Although the present study did not measure interobserver variability directly, Figure 2 illustrates the varying allotment for the different grades of shoulder bursitis between the different radiologists. Example cases of each grading severity that were unanimously agreed upon amongst all participants are provided in Figure 3. It is proposed that interobserver variability would exist if it were measured in this cohort, as many researchers have shown interobserver variability with diagnosing and grading different MSK pathologies on US imaging.8,12-15,19-23 This is most likely attributed to differences in opinion amongst clinicians of what constitutes bursitis, 8 as there is no gold standard definition of bursitis on US. A clinician’s definition and grading acumen of shoulder bursitis is likely influenced by a combination of their prior training and clinical experience.

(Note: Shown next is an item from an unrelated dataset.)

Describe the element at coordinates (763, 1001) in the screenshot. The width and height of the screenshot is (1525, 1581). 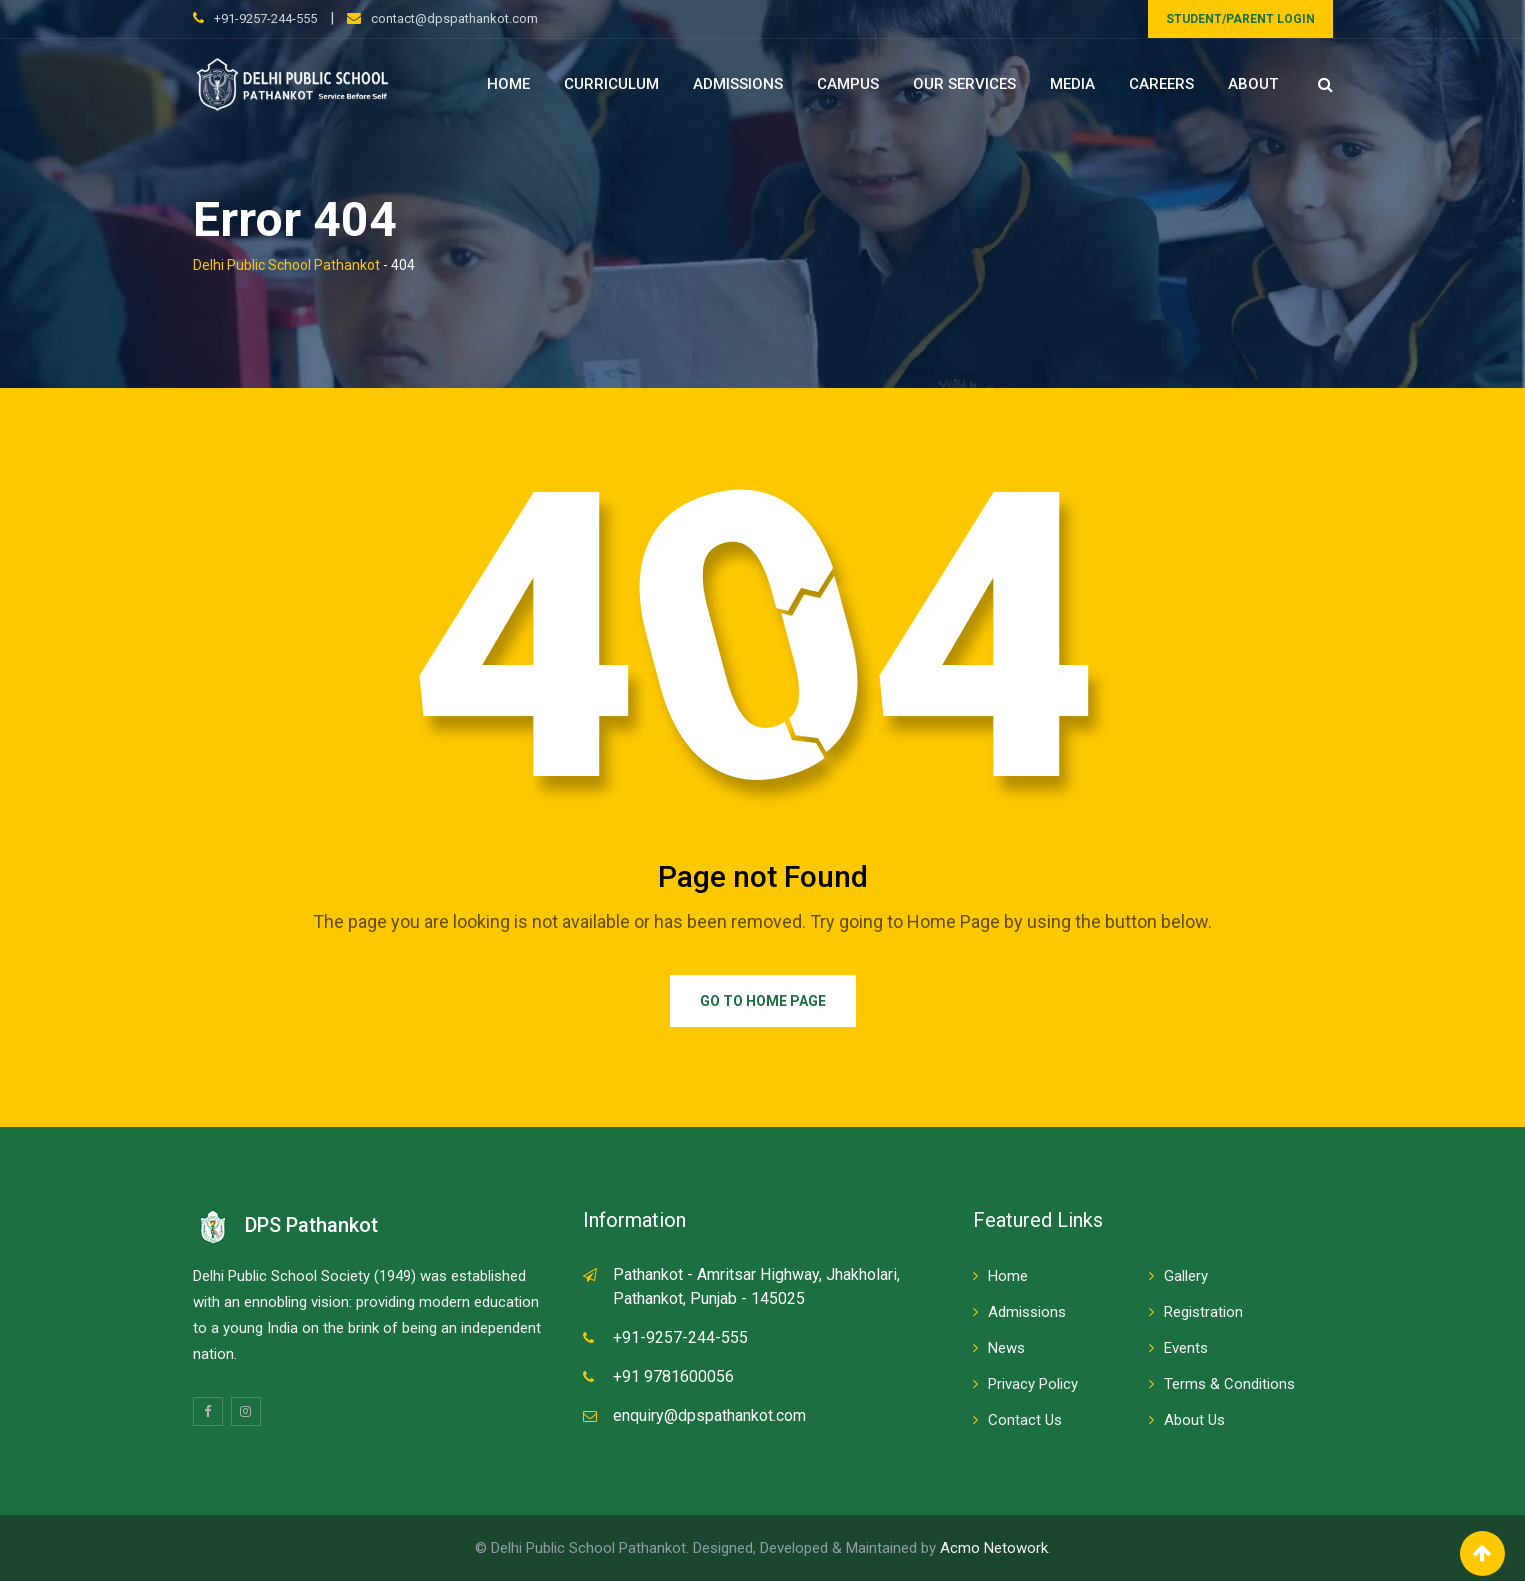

The present study did not seek to establish a consensus on the definition of bursitis or establish a grading criterion for shoulder bursitis on US. It is the current researchers’ chief interest in how clinicians would utilize this information to adjust their clinical practice. Most importantly, what impact does the radiologic impression of bursitis have in comparison to the clinical exam, or how much emphasis is placed on the radiologist’s grading of bursitis? Furthermore, do the answers to these questions differ between clinicians (orthopaedic surgeons, rheumatologists, physiatrists, physiotherapists, etc.).
The present study measured bursal distension on US as the distance between the peribursal fat and the superficial margin of the supraspinatus muscle, along a plane parallel to the transducer beam. We acknowledge that interobserver variability may exist when measuring the SA-SD bursa, thus next steps should consider this prospectively.
Our study has several limitations. It is a single centre study based on the retrospective assessment of saved US images of the SA-SD bursae without Doppler assessment. Additional clinical context, including patient characteristics, presenting symptomatology and comorbidities were not available to the interpreting radiologists. Ultrasonography is considered an inherently operator dependent imaging modality. This was not a primary objective of our study and was minimized by utilizing cases performed by MSK-trained sonographers, from only a single center.
Conclusion
This study demonstrates good intraobserver reliability in grading shoulder bursitis on US for all MSK-trained radiologists. Furthermore, there was a moderate positive correlation of improving variability with increasing years of experience. Thus, understanding the inherit intraobserver variability of shoulder US may help clinicians more confidently choose the correct treatment for their patients presenting with shoulder pain.
Footnotes
Declaration of Conflicting Interests
The author(s) declared no potential conflicts of interest with respect to the research, authorship, and/or publication of this article.
Funding
The author(s) received no financial support for the research, authorship, and/or publication of this article.